Space Shuttle access and servicing at the pad are provided by:
The FSS is topped by a 24.4 meter (80ft) tall fiberglass lightning mast grounded by 335 meter (1,100ft) cables that are anchored north and south of the pad. The Mast provides lightning protection for pad structures and the Space Shuttle.
The RSS accommodates the loading of payloads vertically at the pad. It is mounted on a semi-circular track which allows it to rotate through an arc of 120 degrees on a radius of 36.6 meters (120 ft). The RSS pivots from a hinge on the FSS until the RSS spacecraft changeout room fits flush with the Orbiters's cargo bay. This room allows payloads to be installed or serviced under contamination-free or "clean room" conditions. Click here for a better view of the RSS
Blast-protected hypergolic storage and supply systems are provided at each pad, and the Launch Processing System (LPS) is used to monitor all aspects of vehicle and payload operations. The LPS system interconnects to the MLP through Hardware Interface Modules (HIM's) located in Pad Terminal Connection Rooms beneath the pads.

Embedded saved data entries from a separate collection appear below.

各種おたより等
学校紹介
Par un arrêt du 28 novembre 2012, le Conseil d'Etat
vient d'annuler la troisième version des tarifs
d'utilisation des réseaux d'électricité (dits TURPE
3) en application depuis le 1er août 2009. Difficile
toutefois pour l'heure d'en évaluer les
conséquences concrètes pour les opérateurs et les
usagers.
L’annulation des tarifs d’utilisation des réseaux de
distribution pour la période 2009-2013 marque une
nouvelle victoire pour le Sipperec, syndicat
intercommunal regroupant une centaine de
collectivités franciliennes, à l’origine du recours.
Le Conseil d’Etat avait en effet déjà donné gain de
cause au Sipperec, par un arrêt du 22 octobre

Pads 39-A and 39-B are virtually identical and roughly octagonal in shape. The distance between pads is 2,657 meters (8,715 ft). The pad base contains 52,000 cubic meters (68,000 cubic yards) of concrete. The ramp leading up to the pad is inclined at a 5% grade. The flame trench is 13 meters (42 ft) deep, 137 meters (450ft) long and 18 meters (58 ft) wide. The orbiter flame deflector is 11.6 meters (38ft) high, 22 meters (72 ft) long and 17.5 meters (57.6 ft) wide. It weights 590,000 kg (1.3 million lbs). The SRB deflector is 12.95 meters (42.5 ft) high, 12.8 meters (42 ft) long and 17.4 meters (57 ft) wide. It weights 499,000 kg (1.1 million lbs). The Sound Suppression Water System is used to protect the launch structure from the intense sound pressure of liftoff. Its water tank is 88.9 meters (290ft) high and has a capacity of 1,135,000 liters (300,000 gallons).
There are 6 permanent and 4 extensible pedestals that are used to support the MLP at the pad. Dynamic loads at rebound are 3,175,200 kg (7,000,000 lbs) to 4,762,800 kg (10,500,000lb) at liftoff. The pad is lit with 5 clusters of Xenon high-intensity searchlights (total searchlights: 40) around the pad perimeter.

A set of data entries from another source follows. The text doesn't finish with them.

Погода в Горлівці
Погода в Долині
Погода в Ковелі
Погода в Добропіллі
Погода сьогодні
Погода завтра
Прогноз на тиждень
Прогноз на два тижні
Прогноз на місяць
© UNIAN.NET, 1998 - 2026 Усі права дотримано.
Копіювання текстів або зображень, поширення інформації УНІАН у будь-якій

The height of the Fixed Service Structure (FSS) is 105.7 meters (347ft) to the top of the lightning mast (referenced to the pad base) and the Rotating Service Structure (RSS) is 57.6 meters (189ft) high. The Fixed Service Structure (FSS) and Rotating Service Structure (RSS) on Pad 39A underwent a renovation between June and September 1993. Some 13,773 gallons of paint were used on two coats and 1,866 tons of sand were used in the sandblasting operation.

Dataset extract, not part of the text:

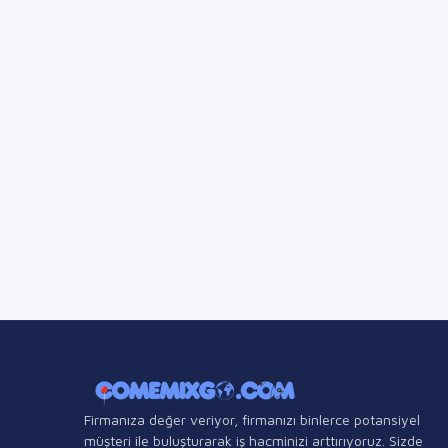
Firmanıza değer veriyor, firmanızı binlerce potansiyel
müşteri ile buluşturarak iş hacminizi arttırıyoruz. Sizde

The LC-39 Launch complex also contains large liquid oxygen (LOX) and Liquid Hydrogen (LH2) storage tanks. These are large ball-shaped vacuum jacketed dewar bottles used to store supercold cryogenic propellants for the shuttle external tank. The LOX tank, located at the northwest corner of the pad stores 3,406,500 liters (900,000 gallons) of liquid oxygen at a temperature of minus 183 degress C (-298 F). The LH2 tank is located at the northeast corner of the pad and stores 3,218,250 liters (850,000 gallons) of liquid hydrogen at a temperature of minus 253 degrees C (-423 degrees F).
The Weather Protection System protects orbiter tiles from wind blown debris, rain and hail. Wheeled metal doors that ride on steel beams are attached to the Rotating Service Structure and the Fixed Service Structure. Doors slide together (to within 3 inches of each other) between the orbiter's belly and the external tank, providing protection for the lower portion of the orbiter.
The top of the orbiter is shielded by an inflatable seal extending from the Payload Changeout Room forming a semi-circle covering 90 degrees of arc between the orbiter and its external tank. The sides of the orbiter, between the vehicle and the external tank, are protected by a series of 20 metal bi-fold doors that fold out from the Payload Changeout Room. The doors measure 24.4 meters by 1.2 meters (80ft x 4ft).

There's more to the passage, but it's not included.